Depois da sessão 4fun, brincando com ventão e até com as entradas de térmicas e demonstrando o grau de adequação do GT para uma brincadeira segura, parti para o voo térmico para demonstrar a aplicabilidade do brinquedo também nesta abordagem do voo.





Fui pra base com a galera me divertindo e também entendendo algumas caracteristicas do parapente para ir adequando a pilotagem para um melhor rendimento. Por ser uma vela pequena e ter grande velocidade, é preciso reaprender a enroscar para evitar desperdício de energia. Um fato é que nas térmicas mais fracas o GT sofre muito para subir e nas térmicas mais fortes ele tira grande vantagem de sua maior velocidade e menor raio de giro para aproveitar mais os núcleos. Um espetáculo de diversão. Um detalhe bem interessante: enquanto a galera sofre nas turbulências, o GT surfa com uma estabilidade abusrda. Em vários momentos eu simplesmente clipava o freio externo no tirante e voava segurando apenas o freio de dentro dosando a velocidade e amplitude do giro... muita diversão.
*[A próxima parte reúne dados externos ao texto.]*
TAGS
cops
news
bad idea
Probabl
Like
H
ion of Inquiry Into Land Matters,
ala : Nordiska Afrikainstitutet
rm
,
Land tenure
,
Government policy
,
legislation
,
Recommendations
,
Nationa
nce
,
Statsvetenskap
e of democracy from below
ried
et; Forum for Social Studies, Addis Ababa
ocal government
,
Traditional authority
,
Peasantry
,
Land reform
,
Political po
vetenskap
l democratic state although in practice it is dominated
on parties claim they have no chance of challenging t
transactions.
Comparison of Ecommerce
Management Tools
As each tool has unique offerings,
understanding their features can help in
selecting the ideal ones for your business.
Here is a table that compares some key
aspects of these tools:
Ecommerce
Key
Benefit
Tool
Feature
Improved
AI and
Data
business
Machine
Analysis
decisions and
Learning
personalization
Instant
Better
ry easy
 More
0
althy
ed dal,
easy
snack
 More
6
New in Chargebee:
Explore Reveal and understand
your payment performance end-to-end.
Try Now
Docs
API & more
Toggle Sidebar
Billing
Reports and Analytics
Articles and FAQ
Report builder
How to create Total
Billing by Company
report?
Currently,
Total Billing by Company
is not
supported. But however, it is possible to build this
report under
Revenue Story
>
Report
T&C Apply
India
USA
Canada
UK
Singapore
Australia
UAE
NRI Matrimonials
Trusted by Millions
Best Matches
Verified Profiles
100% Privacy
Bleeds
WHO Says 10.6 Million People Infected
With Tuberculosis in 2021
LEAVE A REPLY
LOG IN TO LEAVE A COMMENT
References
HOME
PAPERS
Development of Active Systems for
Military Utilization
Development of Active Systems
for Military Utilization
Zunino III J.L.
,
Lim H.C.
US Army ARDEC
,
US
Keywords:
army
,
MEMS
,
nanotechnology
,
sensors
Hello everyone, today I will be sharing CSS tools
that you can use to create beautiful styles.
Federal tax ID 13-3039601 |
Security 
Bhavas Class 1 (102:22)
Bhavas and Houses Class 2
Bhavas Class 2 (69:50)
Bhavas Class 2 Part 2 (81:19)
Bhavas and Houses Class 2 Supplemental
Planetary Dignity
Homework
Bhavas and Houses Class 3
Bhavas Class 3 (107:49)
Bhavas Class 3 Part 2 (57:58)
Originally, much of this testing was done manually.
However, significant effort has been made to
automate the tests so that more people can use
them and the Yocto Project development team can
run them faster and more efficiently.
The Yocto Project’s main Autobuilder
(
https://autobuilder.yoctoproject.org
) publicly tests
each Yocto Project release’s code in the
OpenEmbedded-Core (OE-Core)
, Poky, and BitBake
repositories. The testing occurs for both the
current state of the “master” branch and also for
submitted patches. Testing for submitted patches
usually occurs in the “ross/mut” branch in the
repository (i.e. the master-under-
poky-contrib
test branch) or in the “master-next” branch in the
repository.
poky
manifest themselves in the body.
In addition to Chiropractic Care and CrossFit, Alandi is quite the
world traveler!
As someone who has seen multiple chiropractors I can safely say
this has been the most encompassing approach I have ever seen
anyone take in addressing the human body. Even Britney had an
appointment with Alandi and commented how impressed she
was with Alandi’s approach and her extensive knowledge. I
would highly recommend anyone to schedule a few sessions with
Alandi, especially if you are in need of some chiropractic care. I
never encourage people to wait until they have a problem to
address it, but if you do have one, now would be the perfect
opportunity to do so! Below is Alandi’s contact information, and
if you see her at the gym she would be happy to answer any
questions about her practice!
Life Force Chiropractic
Momento divertido fazendo uma tirada com o parceiro Capitão (Willame) de Imperatriz-MA. Não tinha como ele acompanhar... a diferença de velocidade do GT para o Rush 4 era muito grande. À frente estavam o Jean (Sigma) e Ney (Aspen) e fui buscá-los numa velocidade impressionante.


Um momento bem interessante foi na travessia do rio araguaia, sobre Araguatins. A turma da frente se atrapalhou, eu enchi o tanque para compensar a diferença de performance (coisa óbvia) e acabei alcançando todos logo na entrada do Pará. 


A turma pegou o final de ciclo e fez uma opção lateral para sul e eu acabei fazendo uma opção adiante, para oeste. Acabei pegando a frente do voo e assim segui sozinho pela esquerda da transamazônica. A turma ficou para trás mas acabou, ao final, tirando vantagem de estarem voando em 5 pilotos e pousaram juntos com pouco mais de 100km... eu tive que lidar com uma mudança de rota e uma grande sombra sozinho e cai no 84km, fazendo o maior voo de distância livre da história numa mini vela (O MAIOR VOO DE DISTANCIA LIVRE DA HISTÓRIA).


Pousei dentro do pátio do posto na Vila Santana, às margens da rodovia transamazônica. Queria muito ter feito os 3 dígitos com a vela, que era a missão, mas não vai faltar oportunidade. O mais importante ficou provado mais uma vez: QUEM LEVA UM PILOTO LONGE É SUA EXPERIÊNCIA E SUAS DECISÕES NÃO SEU PARAPENTE.